We're undertaking a major oral history project to capture people’s personal stories and memories of the canals and rivers and record them for posterity in the national waterway archive.
There are so many people out there with fascinating stories to tell, it’s extremely exciting to now be able to capture these and have them in our national archive for people to enjoy. Tony Hales
We want people to come forward and share their recollections of the waterways, which will then be archived to keep the story of the waterways alive for generations to come.
Debbie Lumb, head of museums and attractions, says: “It’s a decade since such a project was undertaken, and it was not to this scale. As the guardian of the nation’s waterways and of the national waterway archive we have a responsibility to collect these stories for future historians and students. More important than that, recent generations have lived through some of the most remarkable periods in the waterways history and it would be a tragedy if these stories were lost.

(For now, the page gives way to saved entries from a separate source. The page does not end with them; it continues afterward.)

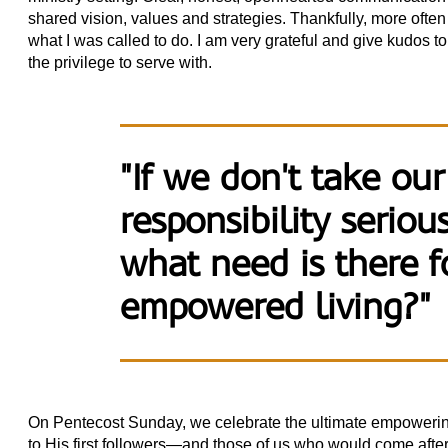
shared vision, values and strategies. Thankfully, more often
what I was called to do. I am very grateful and give kudos t
the privilege to serve with.
"If we don't take our
responsibility seriou
what need is there fo
empowered living?"
On Pentecost Sunday, we celebrate the ultimate empowering
to His first followers—and those of us who would come aft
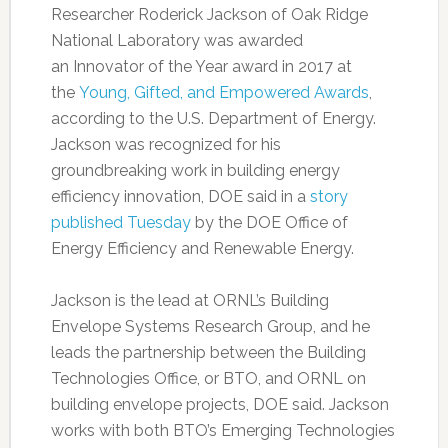
Researcher Roderick Jackson of Oak Ridge
National Laboratory was awarded
an Innovator of the Year award in 2017 at
the
Young, Gifted, and Empowered Awards
,
according to the U.S. Department of Energy.
Jackson was recognized for his
groundbreaking work in building energy
efficiency innovation, DOE said in a
story
published Tuesday
by the DOE Office of
Energy Efficiency and Renewable Energy.
Jackson is the lead at ORNL’s Building
Envelope Systems Research Group, and he
leads the partnership between the Building
Technologies Office, or BTO, and ORNL on
building envelope projects, DOE said. Jackson
works with both BTO’s Emerging Technologies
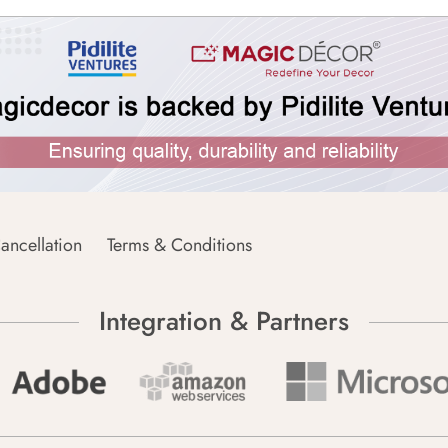
ancellation
Terms & Conditions
Integration & Partners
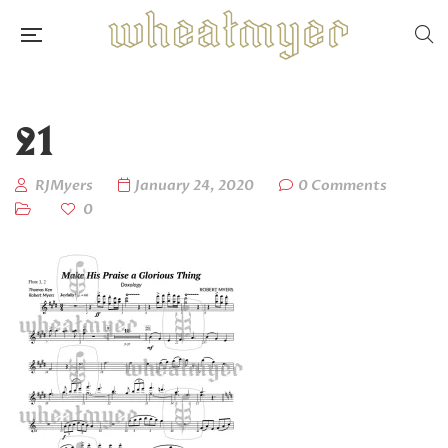
21
RJMyers
January 24, 2020
0 Comments
0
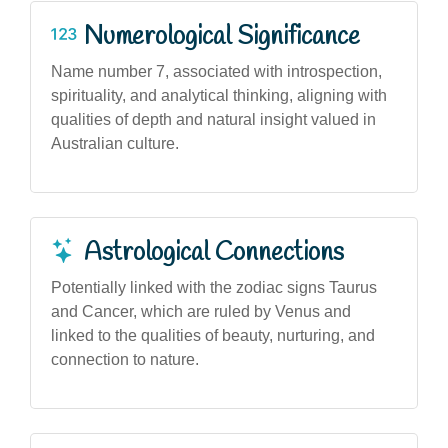
Numerological Significance
Name number 7, associated with introspection,
spirituality, and analytical thinking, aligning with
qualities of depth and natural insight valued in
Australian culture.
Astrological Connections
Potentially linked with the zodiac signs Taurus
and Cancer, which are ruled by Venus and
linked to the qualities of beauty, nurturing, and
connection to nature.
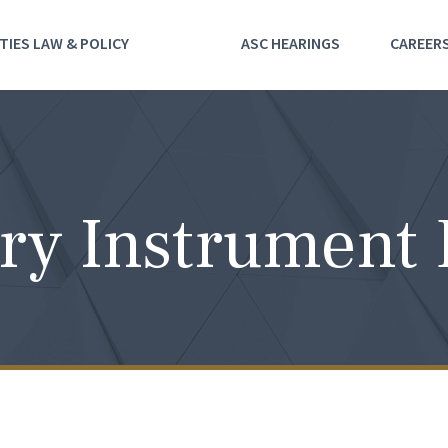
TIES LAW & POLICY
ASC HEARINGS
CAREER
ry Instrument 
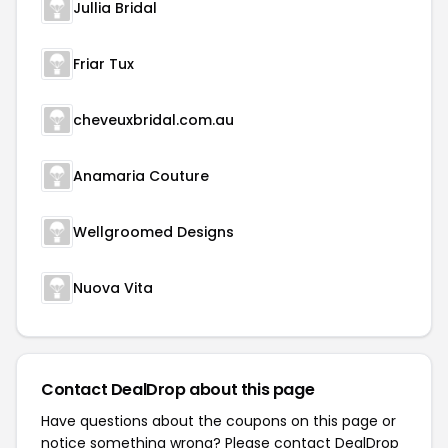
Jullia Bridal
Friar Tux
cheveuxbridal.com.au
Anamaria Couture
Wellgroomed Designs
Nuova Vita
Contact DealDrop about this page
Have questions about the coupons on this page or
notice something wrong? Please contact
DealDrop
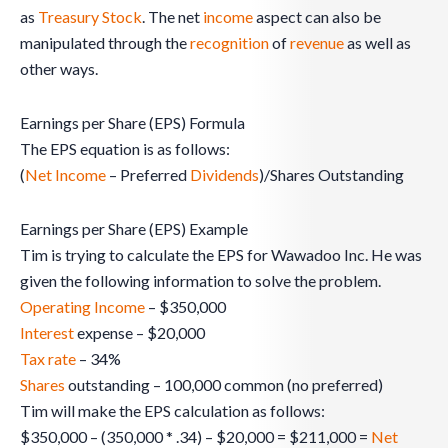
as
Treasury Stock
. The net
income
aspect can also be
manipulated through the
recognition
of
revenue
as well as
other ways.
Earnings per Share (EPS) Formula
The EPS equation is as follows:
(
Net Income
– Preferred
Dividends
)/Shares Outstanding
Earnings per Share (EPS) Example
Tim is trying to calculate the EPS for Wawadoo Inc. He was
given the following information to solve the problem.
Operating Income
– $350,000
Interest
expense – $20,000
Tax rate
– 34%
Shares
outstanding – 100,000 common (no preferred)
Tim will make the EPS calculation as follows:
$350,000 – (350,000 * .34) – $20,000 = $211,000 =
Net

“‘Whether you were involved in the Droitwich restoration, fought in the Battle of Stourbridge, have legged through Standedge Tunnel or were one of the last people to practice commercial horseboating, we would love to hear from you. Please come forward and share with us the role the canals have played in your life.”
We'll also be holding a series of story recording sessions throughout the year at our five museums and attractions. There will be a sound booth and trained volunteers ready and waiting to capture people’s stories at these events.
A team of 15 volunteers has also been specially trained with mobile recording equipment and will travel to meet anyone with an interesting story to tell in order to record their memories for the purpose of archiving them. You can request a visit from one of the oral history volunteers or suggest an interviewee by completing an online form. Written memories and photos can also be uploaded to the website.
Tony Hales, chairman of the Canal & River Trust, said: ”There are so many people out there with fascinating stories to tell, it’s extremely exciting to now be able to capture these and have them in our national archive for people to enjoy. Having a team of trained volunteers ready to record people’s memories means that the stories will really be brought to life in a way that hasn’t been done before and will keep them alive for many years to come.”